How to Save: Start Small and Think Big

If you’re trying to pad a savings account (or multiple savings accounts), it can be daunting and overwhelming. The first thing you need to do is figure out how much you need to save.

 

Focus on the Emergency Fund

There are plenty of people who don't have an emergency fund. In fact, nearly 30 percent of Americans don't, according to a report by NeighborWorks America. The first step type of savings you should focus on is an emergency fund.
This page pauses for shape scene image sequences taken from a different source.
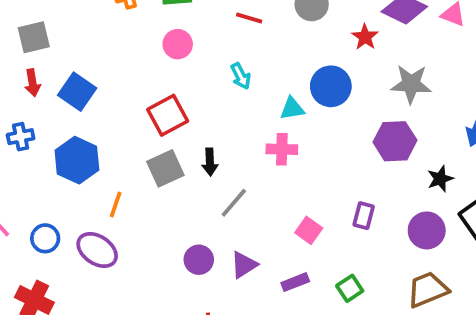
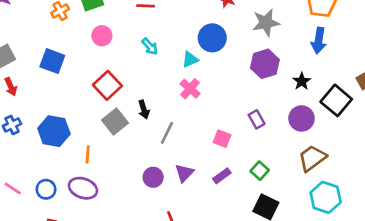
blue square: (77, 92) -> (52, 61), moved
pink cross: (282, 149) -> (190, 89), turned -36
purple rectangle: (364, 216) -> (257, 119), turned -30

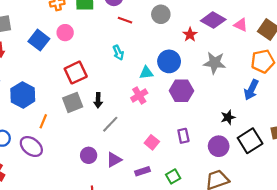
pink circle: (102, 36) -> (65, 33), moved
purple hexagon: (265, 64) -> (181, 91), moved

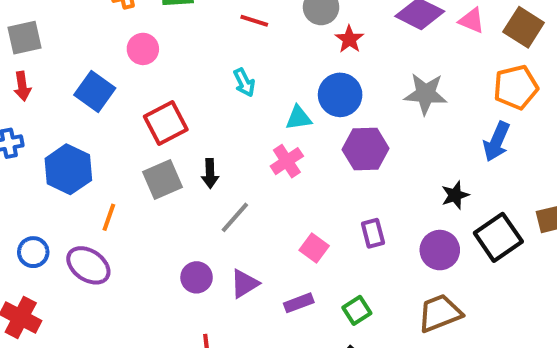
red star: (190, 35) -> (349, 39), moved
blue square: (39, 40) -> (95, 91), moved

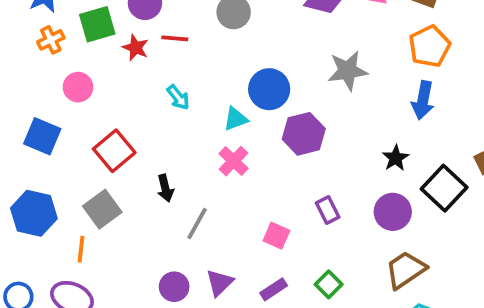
red star: (349, 39) -> (136, 48), moved
gray square: (163, 179) -> (102, 209), moved

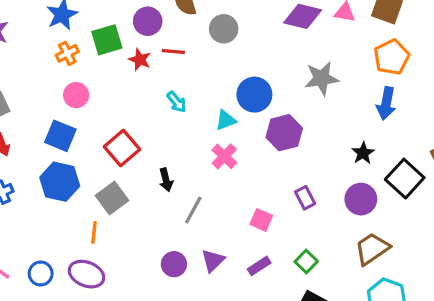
pink circle: (78, 87) -> (76, 95), moved
blue hexagon: (34, 213) -> (60, 182), moved

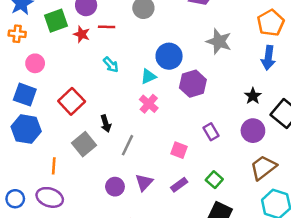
orange cross: (67, 53) -> (17, 34), moved, turned 35
gray star: (322, 78) -> (219, 41), turned 30
gray square: (112, 198) -> (84, 144), moved

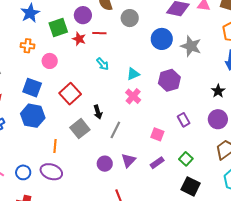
orange cross: (17, 34) -> (27, 46), moved
blue circle: (169, 56) -> (162, 39), moved
pink circle: (35, 63) -> (50, 61), moved

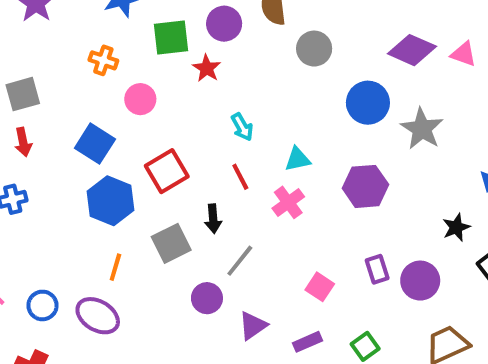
red line: (99, 33) -> (240, 177), moved, turned 48
blue hexagon: (33, 116) -> (111, 201), moved
purple circle: (218, 119) -> (420, 281), moved
purple circle: (105, 164) -> (207, 298), moved

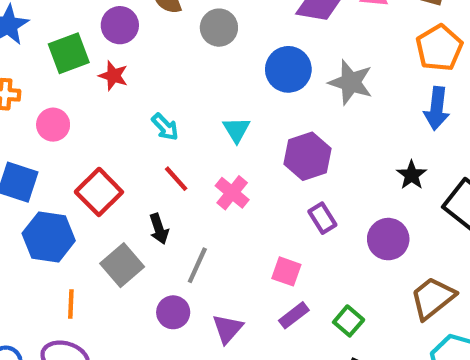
cyan triangle: (298, 159) -> (236, 130), moved, turned -36
purple rectangle: (377, 269) -> (322, 218), moved
purple rectangle: (308, 342) -> (294, 315), moved

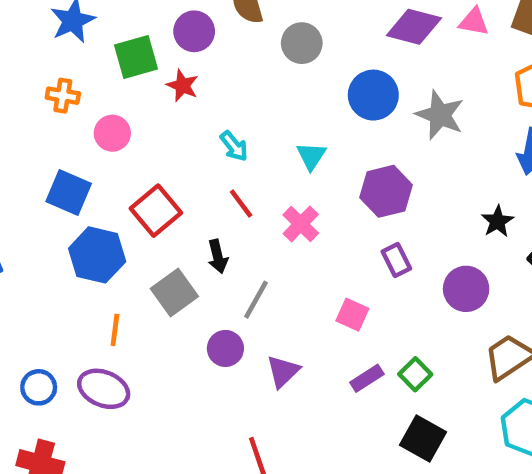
purple rectangle: (294, 315) -> (367, 378), moved

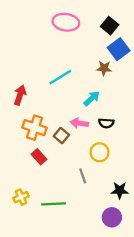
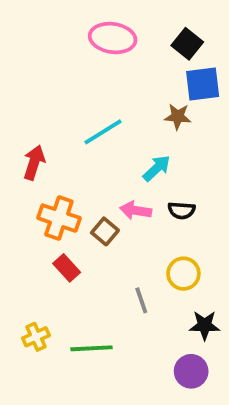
blue square: (119, 49) -> (203, 84), turned 30
yellow circle: (100, 152) -> (183, 274), moved

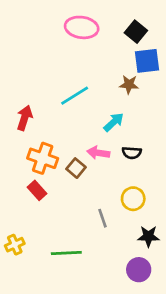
red rectangle: (67, 268) -> (37, 190), moved
yellow cross: (36, 337) -> (15, 245), moved

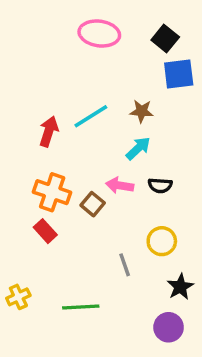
brown star: (129, 85) -> (142, 111), moved
red arrow: (25, 118) -> (49, 131), moved
black star: (148, 236) -> (180, 287), turned -30

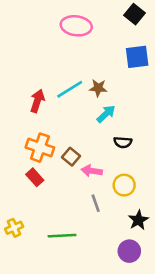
black square: (165, 39) -> (134, 14), moved
brown star: (142, 111) -> (98, 88), moved
pink arrow: (120, 185) -> (92, 171), moved

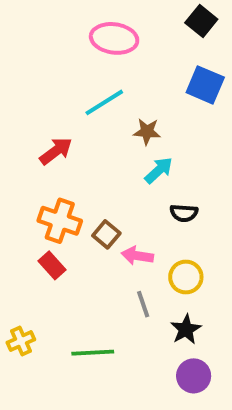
blue square: (137, 57) -> (205, 85), turned 30
cyan line: (70, 89) -> (104, 102), moved
red arrow: (37, 101) -> (56, 151), turned 35
black star: (138, 220) -> (186, 329), moved

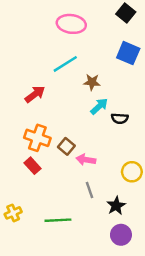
black semicircle: (184, 213) -> (120, 118), moved
yellow circle: (186, 277) -> (132, 172), moved

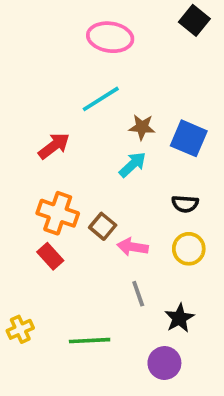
blue square: (128, 53) -> (189, 138), moved
cyan arrow: (99, 106) -> (133, 165), moved
black semicircle: (120, 118) -> (185, 204), moved
yellow circle: (132, 172) -> (189, 249), moved
purple circle: (121, 235) -> (164, 363), moved

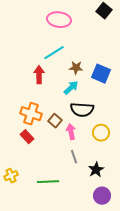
red arrow: (54, 146) -> (39, 75), moved, turned -54
black semicircle: (185, 204) -> (82, 110), moved, size x1.6
pink arrow: (133, 247) -> (71, 132), turned 70
purple circle: (164, 363) -> (102, 196), moved

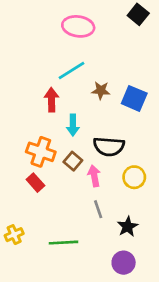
cyan arrow: (71, 88) -> (73, 125), moved, turned 133
purple circle: (102, 196) -> (124, 263), moved

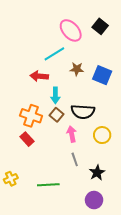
black square: (138, 14) -> (100, 26), moved
pink ellipse: (78, 26) -> (71, 30), moved, turned 40
red arrow: (51, 100) -> (39, 76), turned -84
brown square: (73, 161) -> (56, 115), moved

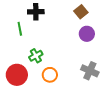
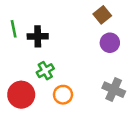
black cross: (36, 12) -> (38, 36), moved
green line: (20, 29) -> (14, 29), moved

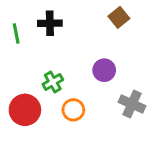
black cross: (38, 36) -> (50, 23), moved
purple circle: (110, 43) -> (104, 70), moved

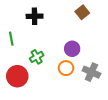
green line: (16, 34) -> (11, 39), moved
orange circle: (73, 110) -> (66, 68), moved

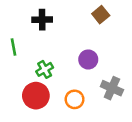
orange circle: (66, 68) -> (75, 99), moved
red circle: (17, 76) -> (36, 96), moved

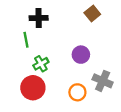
green line: (13, 47) -> (26, 40), moved
orange circle: (75, 99) -> (77, 92), moved

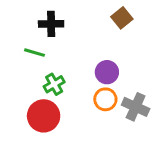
green line: (26, 40) -> (35, 53), turned -63
orange circle: (77, 92) -> (105, 99), moved

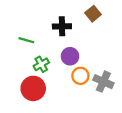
black cross: (51, 24) -> (62, 26), moved
purple circle: (107, 72) -> (70, 56), moved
The textbook definition of an emergency fund is an amount equal to 3 to 6 months (more or less) of your expenses. In other words, the amount you save is a multiple of the amount you spend each month.

 

Map it Out

Savings is great, but don’t save for the sake of saving. Make sure you have outlined what you’re saving for, how much it costs and how long you’ll need to save to reach your goal. This part is relatively simple. Here’s how:

Let’s say you want to save $10,000 for a short film or a used car. Now you pick a time frame. Let’s say you want to have this saved up in two years. So you take $10,000 and divide it by 24 months (12 months x 2 years). Your monthly savings goal is $416.67.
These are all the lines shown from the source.